The Xen Introspection Project has made amazing strides in their attempt to simplify the process. Unfortunately, this means keeping a list of kernels and interesting addresses up to date for every possible operating system. That’s quite a chore, needle in a haystack mean anything to you?
One of the reasons that I love running mostly paravirtualized domains is the benefit of Xenbus, a communication channel between the privileged and guest domains. Using this, ‘split’ drivers can easily communicate with their backing counterparts on the privileged side, and vice versa. My goal a few months ago was to find a way to monitor the health and status of a large paravirtualized farm without relying on something like SNMP. In fact, some of the guests don’t have networking, all they do is crunch data on a clustered file system.

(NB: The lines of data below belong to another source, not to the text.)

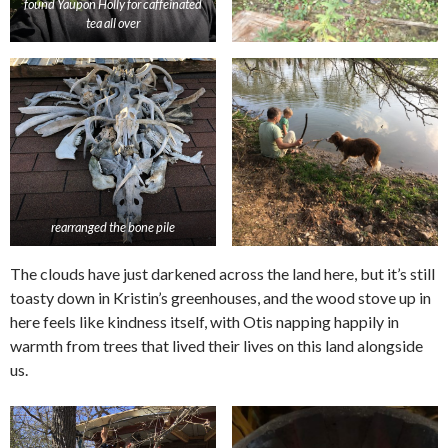
found Yaupon Holly for caffeinated
tea all over
rearranged the bone pile
The clouds have just darkened across the land here, but it’s still
toasty down in Kristin’s greenhouses, and the wood stove up in
here feels like kindness itself, with Otis napping happily in
warmth from trees that lived their lives on this land alongside
us.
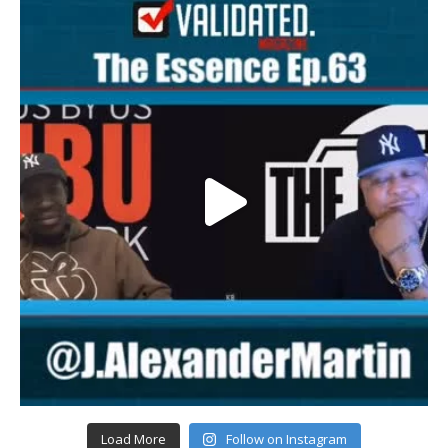
Load More
Follow on Instagram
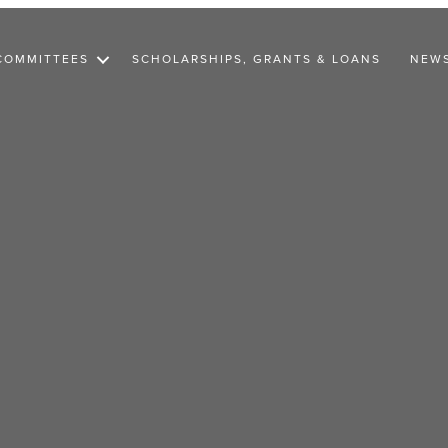
COMMITTEES
SCHOLARSHIPS, GRANTS & LOANS
NEW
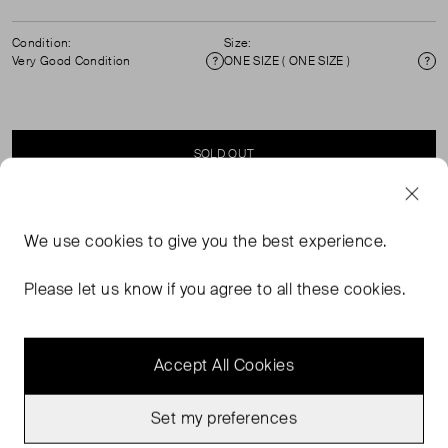
Condition:
Size:
Very Good Condition
ONE SIZE ( ONE SIZE )
Condition
Si
SOLD OUT
SELLER SAYS
We use
cookies
to give you the best experience.
Tortoise shell, black rim, acetate sunglasses.
Please let us know if you agree to all these cookies.
Accept All Cookies
Set my preferences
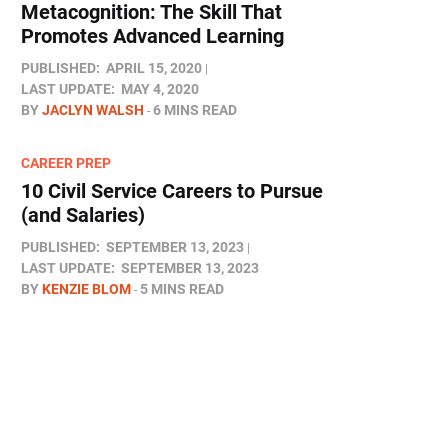
Metacognition: The Skill That
Promotes Advanced Learning
PUBLISHED:
APRIL 15, 2020
LAST UPDATE:
MAY 4, 2020
BY
JACLYN WALSH
6 MINS READ
CAREER PREP
10 Civil Service Careers to Pursue
(and Salaries)
PUBLISHED:
SEPTEMBER 13, 2023
LAST UPDATE:
SEPTEMBER 13, 2023
BY
KENZIE BLOM
5 MINS READ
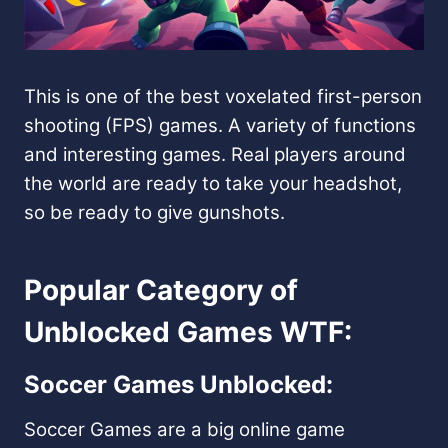
This is one of the best voxelated first-person
shooting (FPS) games. A variety of functions
and interesting games. Real players around
the world are ready to take your headshot,
so be ready to give gunshots.
Popular Category of
Unblocked Games WTF:
Soccer Games Unblocked:
Soccer Games are a big online game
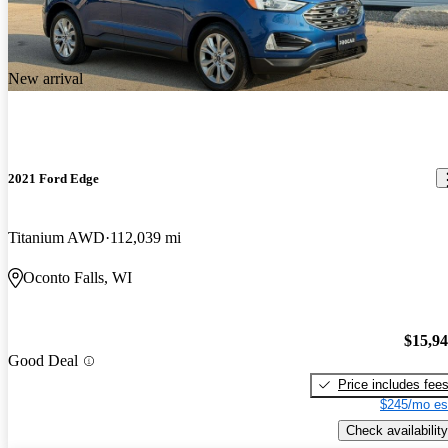
New arrival
2021 Ford Edge
Titanium AWD
112,039 mi
Oconto Falls, WI
$15,9
Good Deal
Price includes fee
$245/mo es
Check availability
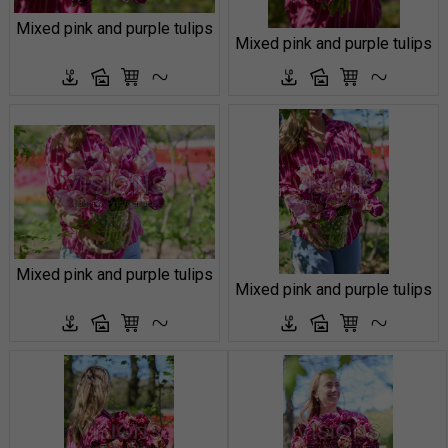
Mixed pink and purple tulips
Mixed pink and purple tulips
Mixed pink and purple tulips
Mixed pink and purple tulips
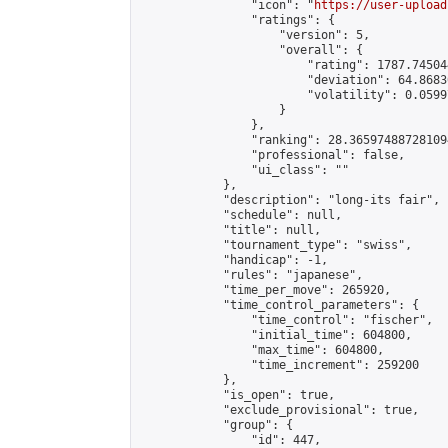
                "icon": "
https://user-upload
                "ratings": {

                    "version": 5,

                    "overall": {

                        "rating": 1787.74504
                        "deviation": 64.8683
                        "volatility": 0.0599
                    }

                },

                "ranking": 28.365974887281094
                "professional": false,

                "ui_class": ""

            },

            "description": "long-its fair",

            "schedule": null,

            "title": null,

            "tournament_type": "swiss",

            "handicap": -1,

            "rules": "japanese",

            "time_per_move": 265920,

            "time_control_parameters": {

                "time_control": "fischer",

                "initial_time": 604800,

                "max_time": 604800,

                "time_increment": 259200

            },

            "is_open": true,

            "exclude_provisional": true,

            "group": {

                "id": 447,
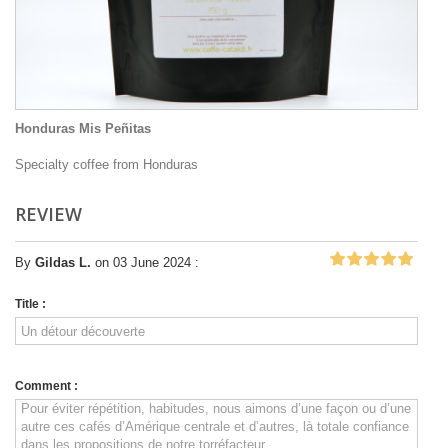
Honduras Mis Peñitas
Specialty coffee from Honduras
REVIEW
By
Gildas L.
on 03 June 2024 :
Title :
Comment :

I first looked at real introspection, but this led me to several insurmountable obstacles. I needed a lot more than just a process tree and load average, the time it would have taken to collect the proper address offsets for each of the kernels I use would have been months if not longer. What I needed was really just the results of sysinfo(), combined with some information on mounts and other indicators usually found in /proc. Watching and metering IOWAIT across virtual CPUs on big SMP hosts was also a requirement (I did mention data crunching, remember?)
The answer was pretty obvious, use Xenbus. This offered two directions – write a kernel module or use Xenstore and do it in user space. I opted for user space and its working out quite well. My very beta and somewhat incomplete code can be found here. It consists of several components:
- An agent that runs at a very high priority on the guest (optionally) that continually writes system vitals to xenstore
- A daemon that runs on dom-0 that detects guests starting and stopping and automatically grants them write permissions to a special location in xenstore. This also watches for abusive guests that try to crash the store and automatically pauses them.

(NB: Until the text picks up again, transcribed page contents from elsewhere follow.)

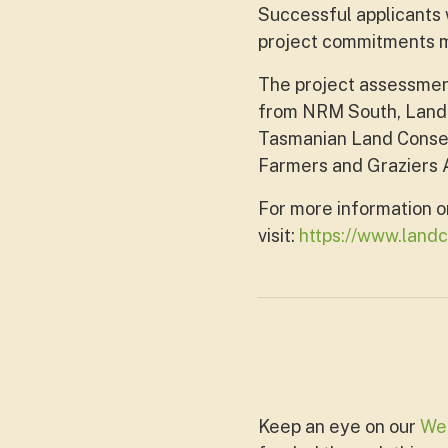
Successful applicants w
project commitments ma
The project assessmen
from NRM South, Landc
Tasmanian Land Conser
Farmers and Graziers A
For more information o
visit:
https://www.landc
Keep an eye on our
We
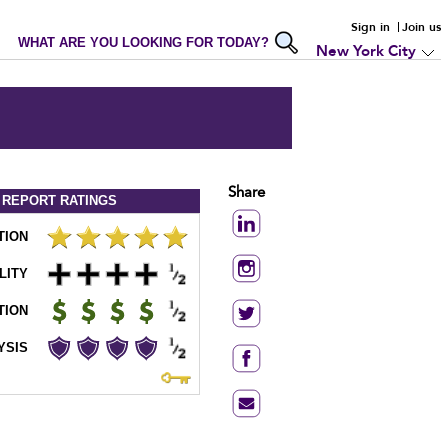
Sign in
Join us
WHAT ARE YOU LOOKING FOR TODAY?
New York City
Share
 REPORT
RATINGS
TION
LITY
TION
YSIS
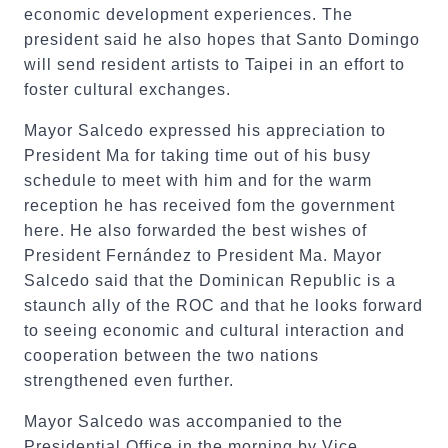
economic development experiences. The
president said he also hopes that Santo Domingo
will send resident artists to Taipei in an effort to
foster cultural exchanges.
Mayor Salcedo expressed his appreciation to
President Ma for taking time out of his busy
schedule to meet with him and for the warm
reception he has received fom the government
here. He also forwarded the best wishes of
President Fernández to President Ma. Mayor
Salcedo said that the Dominican Republic is a
staunch ally of the ROC and that he looks forward
to seeing economic and cultural interaction and
cooperation between the two nations
strengthened even further.
Mayor Salcedo was accompanied to the
Presidential Office in the morning by Vice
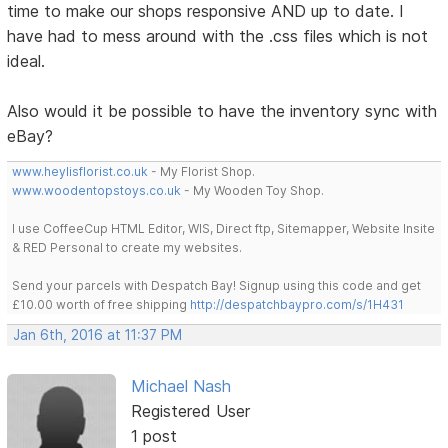
time to make our shops responsive AND up to date. I
have had to mess around with the .css files which is not
ideal.
Also would it be possible to have the inventory sync with
eBay?
www.heylisflorist.co.uk
- My Florist Shop.
www.woodentopstoys.co.uk
- My Wooden Toy Shop.
I use CoffeeCup HTML Editor, WIS, Direct ftp, Sitemapper, Website Insite
& RED Personal to create my websites.
Send your parcels with Despatch Bay! Signup using this code and get
£10.00 worth of free shipping
http://despatchbaypro.com/s/1H431
Jan 6th, 2016 at 11:37 PM
Michael Nash
Registered User
1 post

- A FUSE file system enabling Xenstore to be navigated pretty much like /proc. Brendan Cully wrote the original version as an amusing proof of concept, I built on it to make it a little more serious for production
- A mini library to simplify reading and writing to Xenstore. Mostly, its just a wrapper around libxenstore.
- The start of another mini library to implement something like libxenstat that also knows about the additional stuff the dom-u agent exports
All in all I’m quite happy with it. I’m far from done, but it is already doing the job I needed it to do and more. I also added some hooks to proxy writes to sysctl from dom-0 to a dom-u, I’ll soon be adding code to allow dom-0 to change the root password of any dom-u by writing it to a special place in xenstore.
Like most things, I realized too late that I boxed myself into some bad ideas. As such, I plan to do some major refactoring once I get everything written and working. Unfortunately, the repo doesn’t even have install targets in the makefiles. To build it, you need the common Xen libs and libfuse. The documentation is sparse, but it should show you where to put things and get them going.
Hopefully, by next month I have a fully finished, rpm/deb’able package with a proper client (vs just using the FUSE implementation for now).